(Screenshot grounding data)
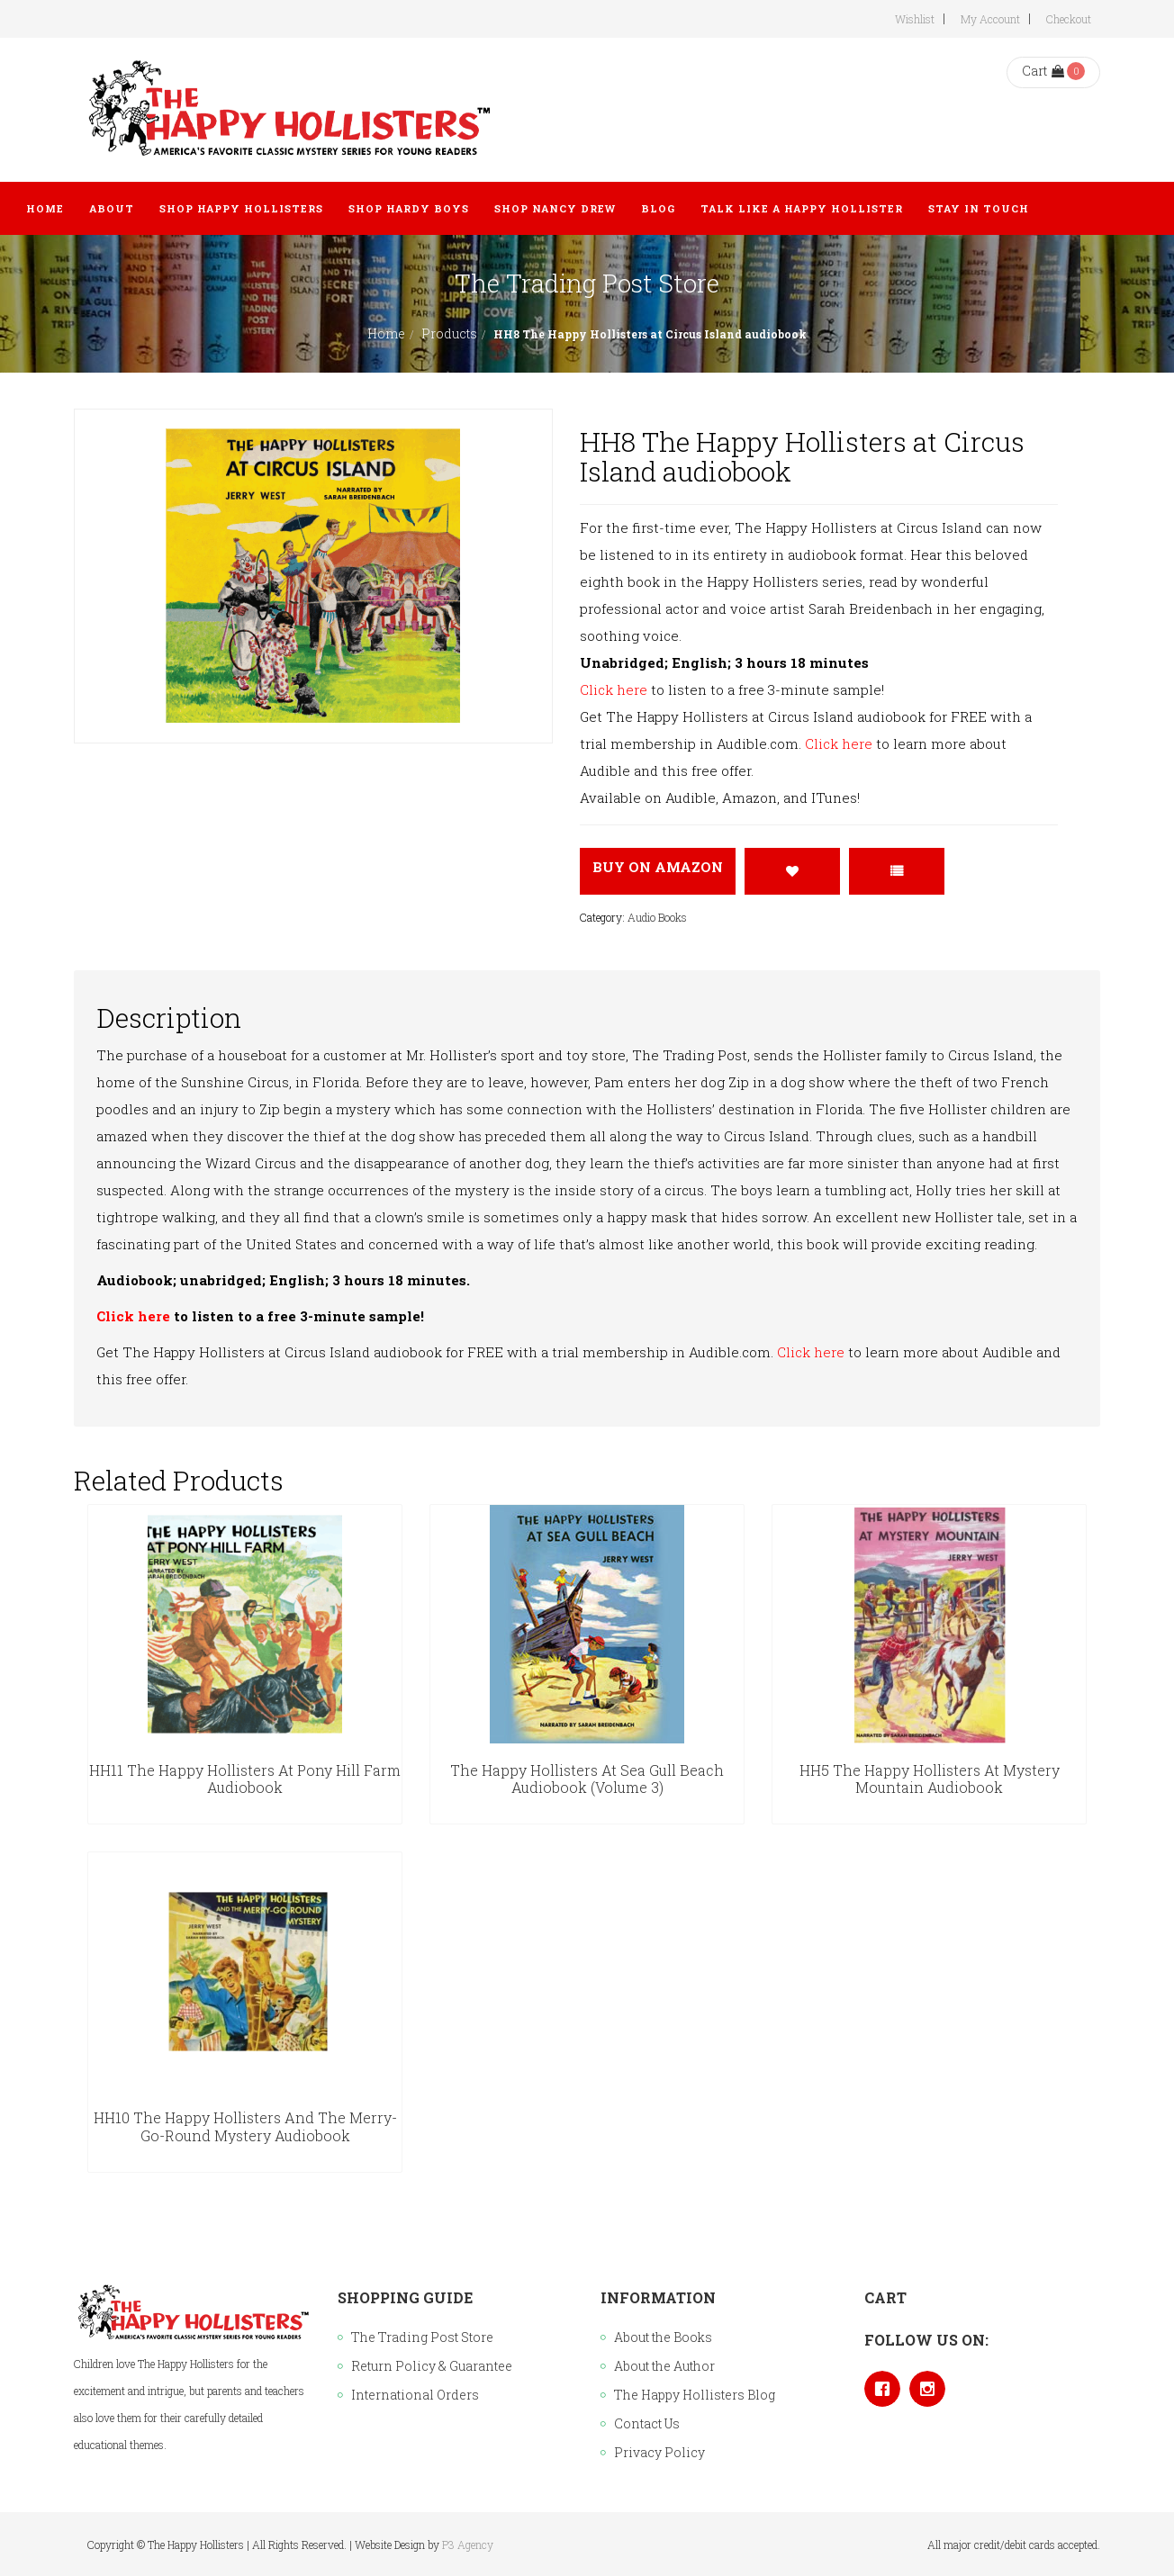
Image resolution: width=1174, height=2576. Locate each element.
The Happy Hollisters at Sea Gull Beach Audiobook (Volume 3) (587, 1779)
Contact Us (647, 2423)
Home (386, 333)
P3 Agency (467, 2544)
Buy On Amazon (657, 867)
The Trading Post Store (422, 2337)
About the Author (664, 2365)
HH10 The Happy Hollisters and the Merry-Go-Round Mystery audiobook (245, 2126)
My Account (990, 19)
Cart (1043, 70)
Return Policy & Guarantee (431, 2365)
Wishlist (915, 19)
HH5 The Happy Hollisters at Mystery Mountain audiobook (929, 1779)
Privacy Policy (659, 2452)
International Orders (415, 2394)
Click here (613, 689)
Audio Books (657, 917)
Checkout (1068, 19)
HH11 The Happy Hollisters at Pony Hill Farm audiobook (245, 1779)
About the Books (663, 2337)
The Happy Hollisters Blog (694, 2394)
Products (449, 333)
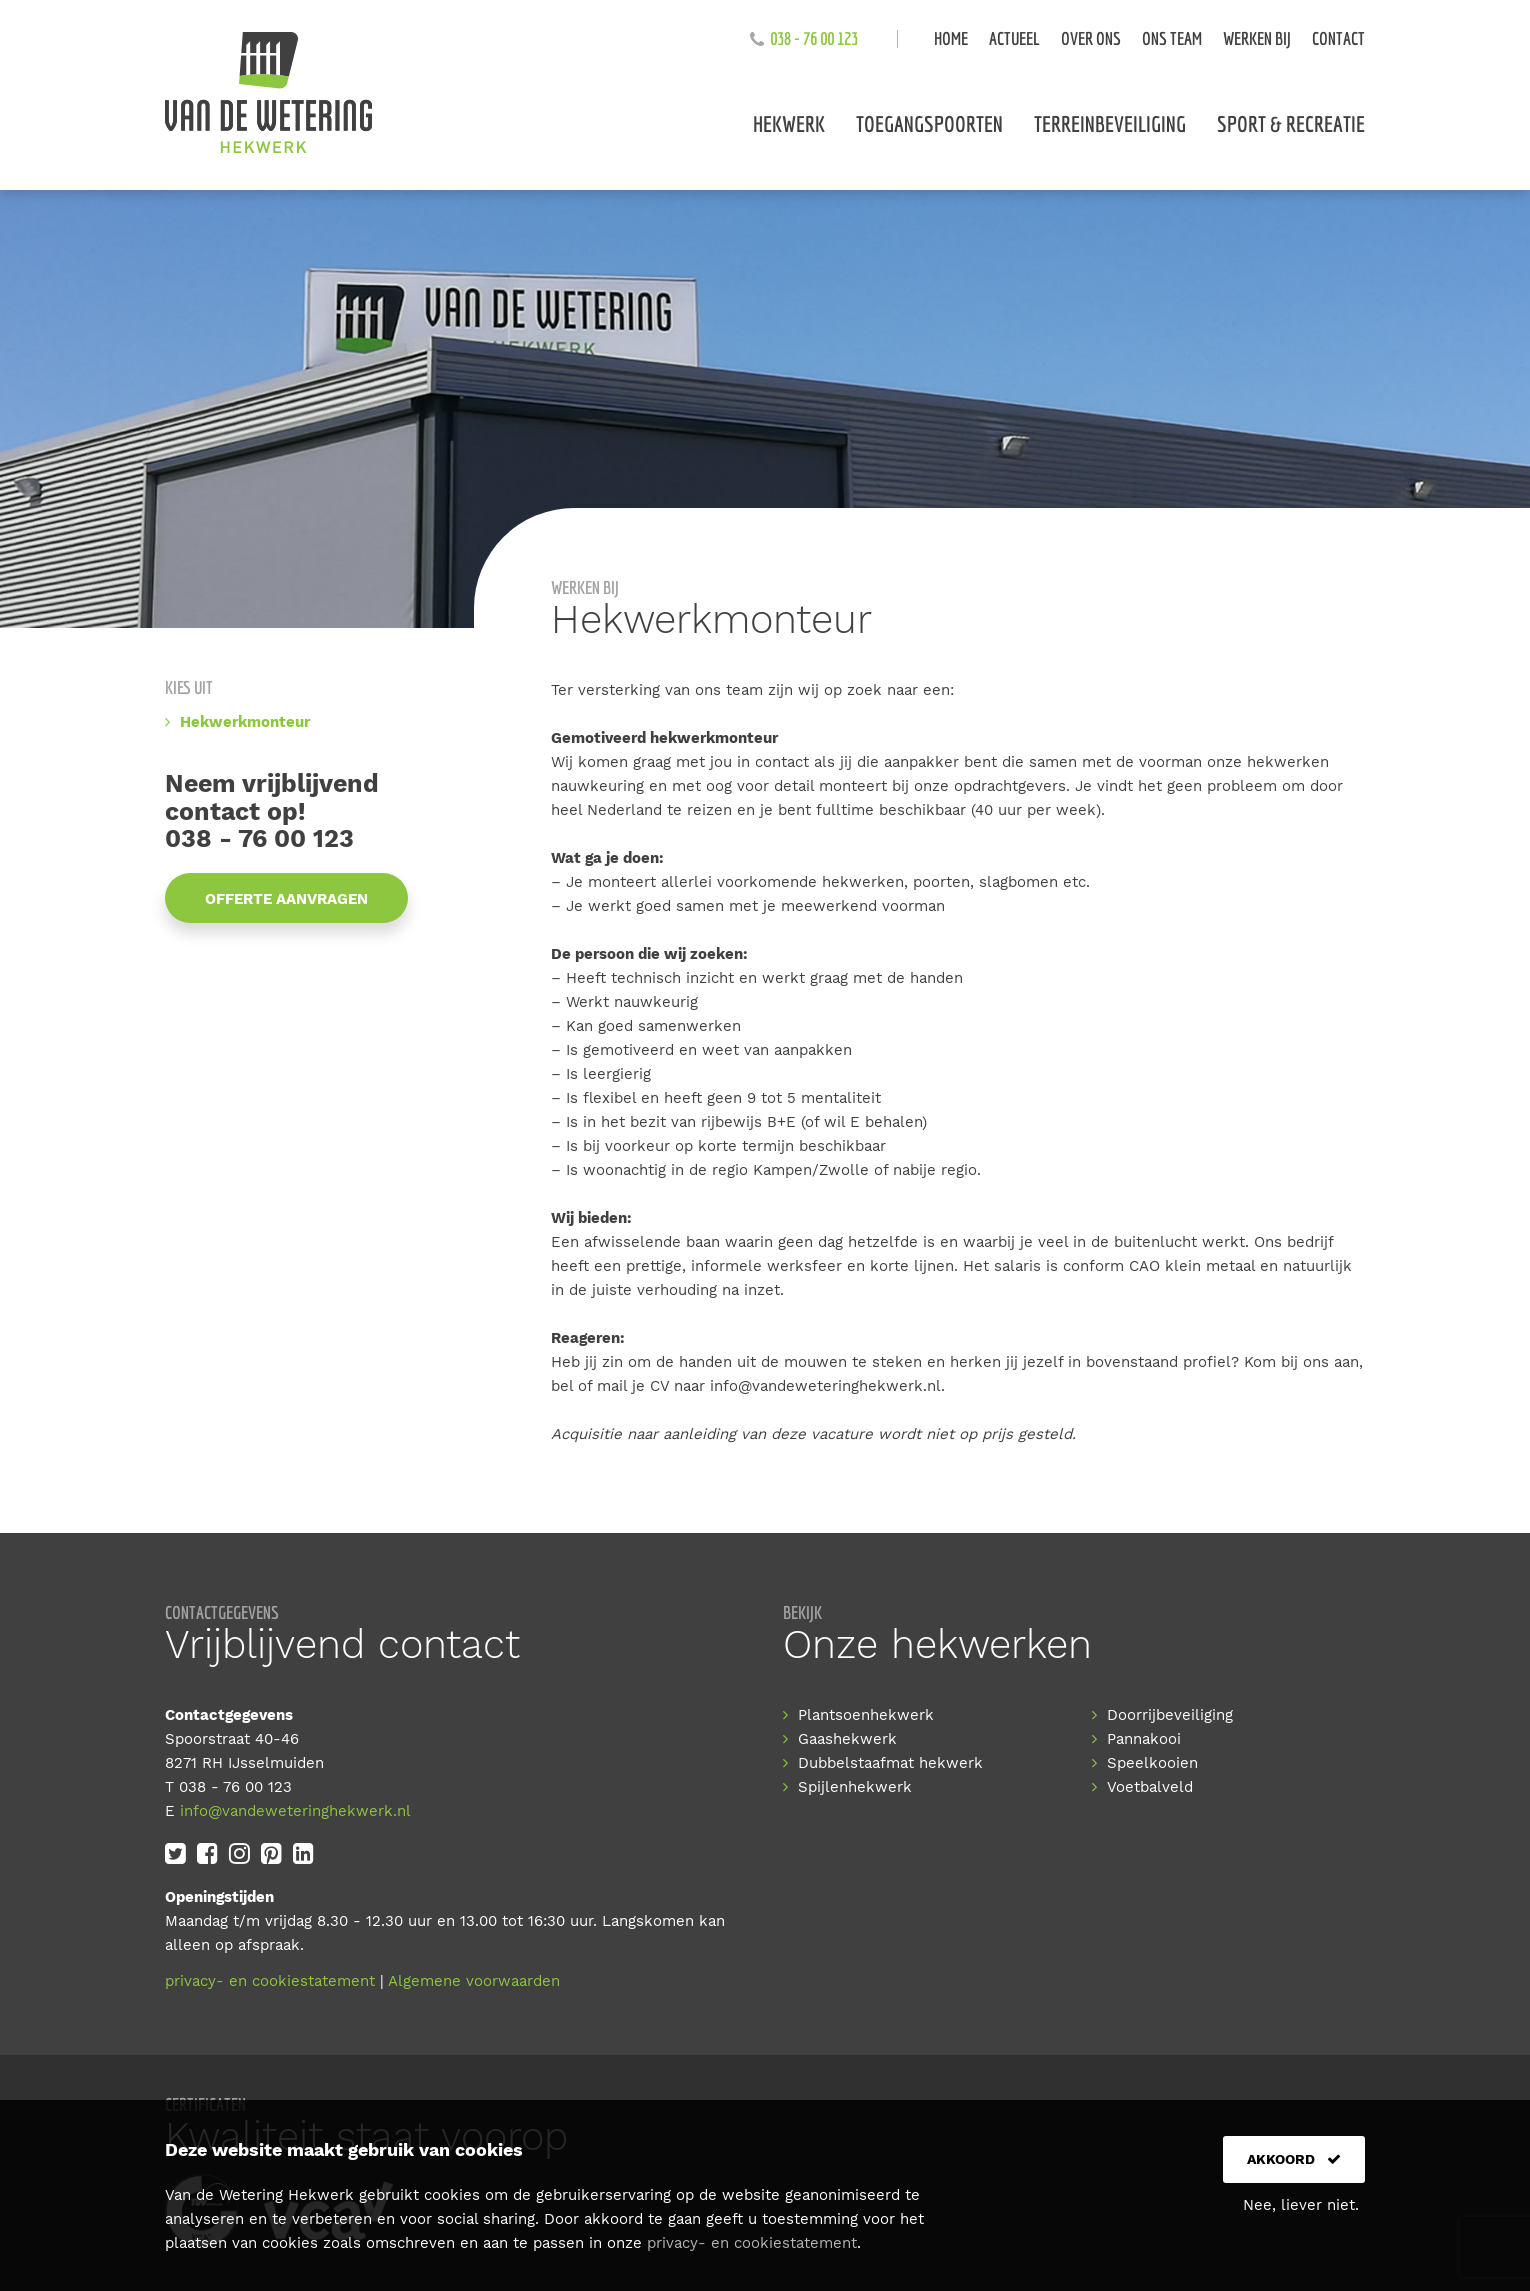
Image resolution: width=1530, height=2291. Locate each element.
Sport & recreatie (1291, 123)
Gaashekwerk (847, 1739)
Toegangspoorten (929, 123)
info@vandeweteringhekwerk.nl (825, 1386)
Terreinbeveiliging (1110, 123)
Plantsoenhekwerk (866, 1715)
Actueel (1014, 38)
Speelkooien (1152, 1763)
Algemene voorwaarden (474, 1981)
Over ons (1091, 38)
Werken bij (1257, 38)
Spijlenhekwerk (855, 1787)
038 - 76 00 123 (814, 38)
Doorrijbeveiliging (1170, 1715)
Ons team (1172, 38)
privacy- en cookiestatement (270, 1981)
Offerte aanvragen (286, 899)
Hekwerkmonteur (245, 722)
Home (951, 38)
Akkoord (1294, 2159)
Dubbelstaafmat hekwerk (890, 1763)
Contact (1338, 38)
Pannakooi (1144, 1739)
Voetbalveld (1150, 1787)
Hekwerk (789, 123)
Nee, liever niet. (1301, 2205)
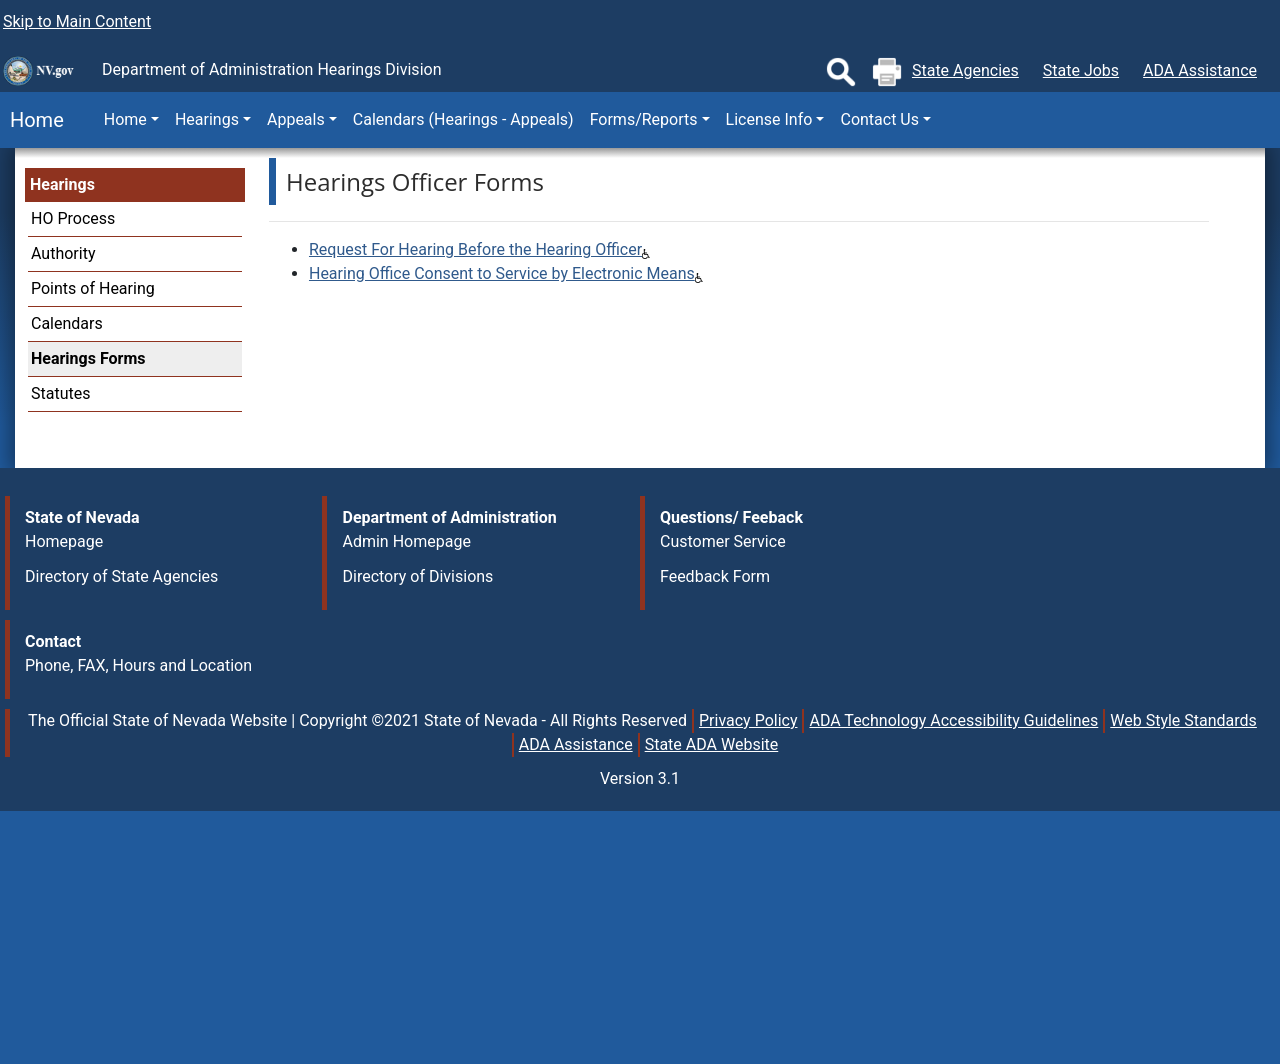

*Exercise*. The required result is the entries above, printed exactly from the first line through the line with "About the Author (664, 2365)", pictures excluded.

*Written solution*.
Image resolution: width=1174, height=2576. Locate each element.
The Happy Hollisters at Sea Gull Beach Audiobook (Volume 3) (587, 1779)
Contact Us (647, 2423)
Home (386, 333)
P3 Agency (467, 2544)
Buy On Amazon (657, 867)
The Trading Post Store (422, 2337)
About the Author (664, 2365)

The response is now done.